You want full control over your cybersecurity, but may find it difficult to investigate and conduct the correct response. One reason is that you may not know when an intrusion is happening. Luckily, you’re not alone and you have systems to help. Many companies use an intrusion detection system (IDS) in this case. If you’re unsure what an IDS is or have no idea how it works, look no further.

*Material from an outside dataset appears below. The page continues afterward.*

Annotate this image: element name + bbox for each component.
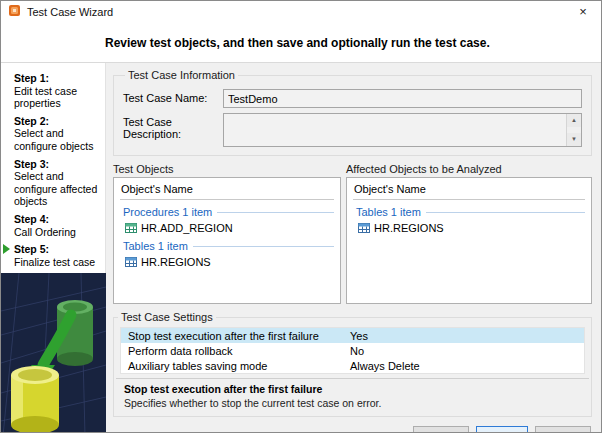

In this article, I’ll explain what an IDS is, what it does, how it works, how it detects intrusions, and what benefits it offers. You’ll gain all the information you need to make an informed decision about using IDS in your business.
Let’s get the ball rolling by first defining what an intrusion is.
What Is an Intrusion?
In cybersecurity, an intrusion occurs when an unauthorized entity manages to enter your network or host. That entity can be a threat actor deliberately infiltrating a system with harmful intentions. For example, it might be a malicious hacker doing network reconnaissance or a DDoS attack. It can also be a non-malicious but unauthorized entity that entered the system unintentionally.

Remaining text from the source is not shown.